ABOUT THIS EXERCISE:
Output each record exactly, excluding pictures.

DATASET EXTRACT:
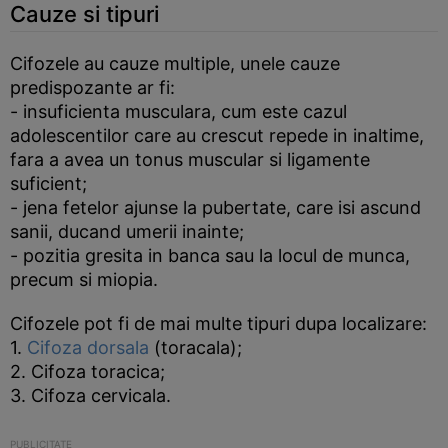
Cauze si tipuri
Cifozele au cauze multiple, unele cauze
predispozante ar fi:
- insuficienta musculara, cum este cazul
adolescentilor care au crescut repede in inaltime,
fara a avea un tonus muscular si ligamente
suficient;
- jena fetelor ajunse la pubertate, care isi ascund
sanii, ducand umerii inainte;
- pozitia gresita in banca sau la locul de munca,
precum si miopia.
Cifozele pot fi de mai multe tipuri dupa localizare:
1.
Cifoza dorsala
(toracala);
2. Cifoza toracica;
3. Cifoza cervicala.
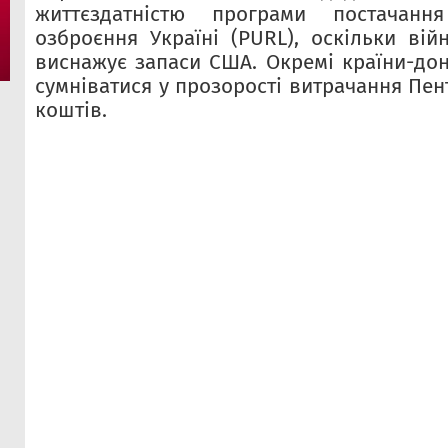
життєздатністю програми постачання
озброєння Україні (PURL), оскільки вій
виснажує запаси США. Окремі країни-до
сумніватися у прозорості витрачання Пе
коштів.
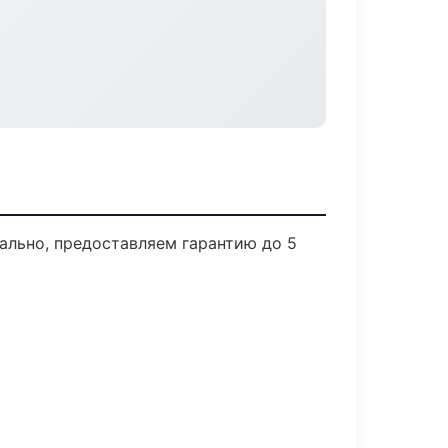
ально, предоставляем гарантию до 5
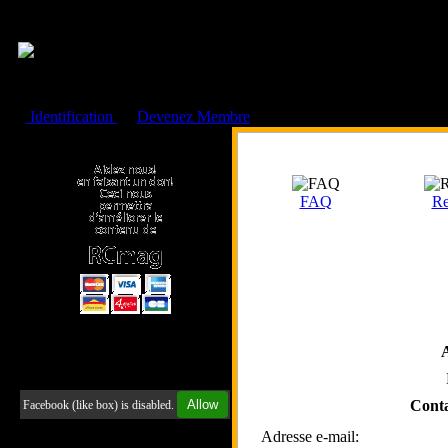
Cookies management panel
Identification
ou
Devenez Membre
Faire un don à l'Asso. RCmag
FAQ
Re
Retrouvez-nous sur Facebook
Allow
Conta
Facebook (like box) is disabled.
Adresse e-mail:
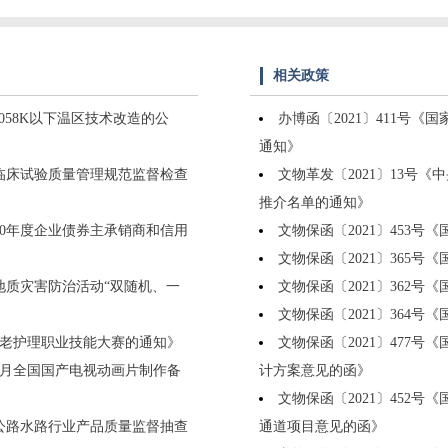
相关政策
.8058K以下温区技术改造的公
办博函〔2021〕411号
通知》
药临床试验质量管理规范监督检查
文物革发〔2021〕13号
推介名单的通知》
020年度企业债券主承销商和信用
文物保函〔2021〕453
文物保函〔2021〕365
年地质灾害防治活动“双随机、一
文物保函〔2021〕362
文物保函〔2021〕364
养老护理职业技能大赛的通知》
文物保函〔2021〕477
年4月全国国产电视动画片制作备
计方案意见的函》
文物保函〔2021〕452
1年公路水路行业产品质量监督抽查
通道项目意见的函》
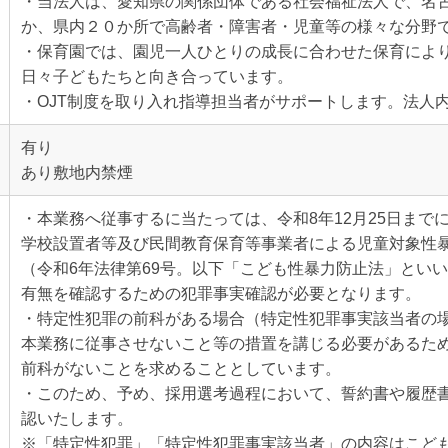
・当法人は、愛知県の関係団体である社会福祉法人で、名
か、県内２０か所で高齢者・障害者・児童等の様々な分野
・保育園では、園児一人ひとりの成長に合わせた保育によ
日々子どもたちと向き合っています。
・OJT制度を取り入れ指導担当者がサポートします。法人
有り
あり敷地内禁煙
・本業務へ従事するに当たっては、令和8年12月25日まで
学校設置者等及び民間教育保育等事業者による児童対象性
（令和6年法律第69号。以下「こども性暴力防止法」とい
有無を確認するための犯罪事実確認が必要となります。
・特定性犯罪の前科がある場合（特定性犯罪事実該当者の
本業務に従事させないこと等の措置を講じる必要があるた
前科がないことを求めることとしています。
・このため、予め、採用選考過程において、誓約書や履歴
認いたします。
※「特定性犯罪」「特定性犯罪事実該当者」の内容はこども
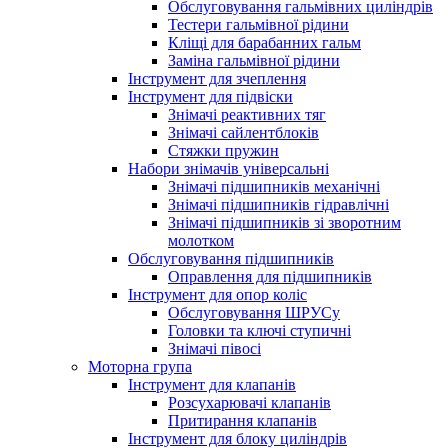
Обслуговування гальмівних циліндрів
Тестери гальмівної рідини
Кліщі для барабанних гальм
Заміна гальмівної рідини
Інструмент для зчеплення
Інструмент для підвіски
Знімачі реактивних тяг
Знімачі сайлентблоків
Стяжки пружин
Набори знімачів універсальні
Знімачі підшипників механічні
Знімачі підшипників гідравлічні
Знімачі підшипників зі зворотним
молотком
Обслуговування підшипників
Оправлення для підшипників
Інструмент для опор коліс
Обслуговування ШРУСу
Головки та ключі ступичні
Знімачі півосі
Моторна група
Інструмент для клапанів
Розсухарювачі клапанів
Притирання клапанів
Інструмент для блоку циліндрів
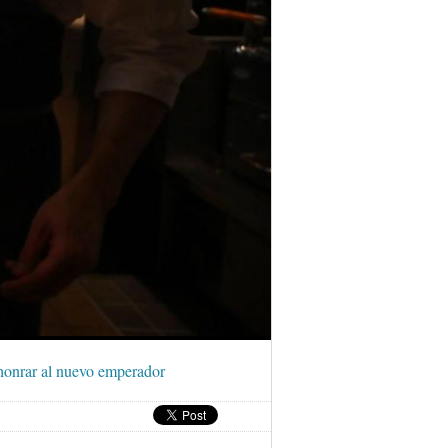
onrar al nuevo emperador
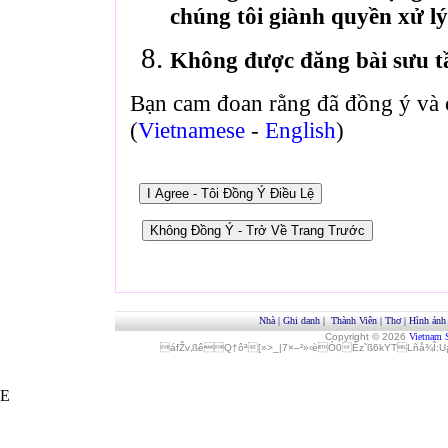
chúng tôi giành quyền xử lý
Không được đăng bài sưu t
Bạn cam đoan rằng đã đồng ý và 
(
Vietnamese
-
English
)
Nhà
|
Ghi danh
|
Thành Viên
|
Thơ
|
Hình ảnh
Copyright © 2026
Vietnam 
áfŽv‚ßêQ†ôª[»>_|7×–²»‹èÓ0Èz˜ß6kYTLñå¾Î
E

SOLUTION TO THE PROBLEM:
Cauze si tipuri
Cifozele au cauze multiple, unele cauze
predispozante ar fi:
- insuficienta musculara, cum este cazul
adolescentilor care au crescut repede in inaltime,
fara a avea un tonus muscular si ligamente
suficient;
- jena fetelor ajunse la pubertate, care isi ascund
sanii, ducand umerii inainte;
- pozitia gresita in banca sau la locul de munca,
precum si miopia.
Cifozele pot fi de mai multe tipuri dupa localizare:
1.
Cifoza dorsala
(toracala);
2. Cifoza toracica;
3. Cifoza cervicala.
життєздатністю програми постачання
озброєння Україні (PURL), оскільки вій
виснажує запаси США. Окремі країни-до
сумніватися у прозорості витрачання Пе
коштів.
ально, предоставляем гарантию до 5
Cookies management panel
Identification
ou
Devenez Membre
Faire un don à l'Asso. RCmag
FAQ
Re
Retrouvez-nous sur Facebook
Allow
Conta
Facebook (like box) is disabled.
Adresse e-mail:
相关政策
.8058K以下温区技术改造的公
办博函〔2021〕411号
通知》
药临床试验质量管理规范监督检查
文物革发〔2021〕13号
推介名单的通知》
020年度企业债券主承销商和信用
文物保函〔2021〕453
文物保函〔2021〕365
年地质灾害防治活动“双随机、一
文物保函〔2021〕362
文物保函〔2021〕364
养老护理职业技能大赛的通知》
文物保函〔2021〕477
年4月全国国产电视动画片制作备
计方案意见的函》
文物保函〔2021〕452
1年公路水路行业产品质量监督抽查
通道项目意见的函》
・当法人は、愛知県の関係団体である社会福祉法人で、名
か、県内２０か所で高齢者・障害者・児童等の様々な分野
・保育園では、園児一人ひとりの成長に合わせた保育によ
日々子どもたちと向き合っています。
・OJT制度を取り入れ指導担当者がサポートします。法人
有り
あり敷地内禁煙
・本業務へ従事するに当たっては、令和8年12月25日まで
学校設置者等及び民間教育保育等事業者による児童対象性
（令和6年法律第69号。以下「こども性暴力防止法」とい
有無を確認するための犯罪事実確認が必要となります。
・特定性犯罪の前科がある場合（特定性犯罪事実該当者の
本業務に従事させないこと等の措置を講じる必要があるた
前科がないことを求めることとしています。
・このため、予め、採用選考過程において、誓約書や履歴
認いたします。
※「特定性犯罪」「特定性犯罪事実該当者」の内容はこども
Обслуговування гальмівних циліндрів
Тестери гальмівної рідини
Кліщі для барабанних гальм
Заміна гальмівної рідини
Інструмент для зчеплення
Інструмент для підвіски
Знімачі реактивних тяг
Знімачі сайлентблоків
Стяжки пружин
Набори знімачів універсальні
Знімачі підшипників механічні
Знімачі підшипників гідравлічні
Знімачі підшипників зі зворотним
молотком
Обслуговування підшипників
Оправлення для підшипників
Інструмент для опор коліс
Обслуговування ШРУСу
Головки та ключі ступичні
Знімачі півосі
Моторна група
Інструмент для клапанів
Розсухарювачі клапанів
Притирання клапанів
Інструмент для блоку циліндрів
onrar al nuevo emperador
chúng tôi giành quyền xử lý
Không được đăng bài sưu t
Bạn cam đoan rằng đã đồng ý và 
(
Vietnamese
-
English
)
Nhà
|
Ghi danh
|
Thành Viên
|
Thơ
|
Hình ảnh
Copyright © 2026
Vietnam 
áfŽv‚ßêQ†ôª[»>_|7×–²»‹èÓ0Èz˜ß6kYTLñå¾Î
E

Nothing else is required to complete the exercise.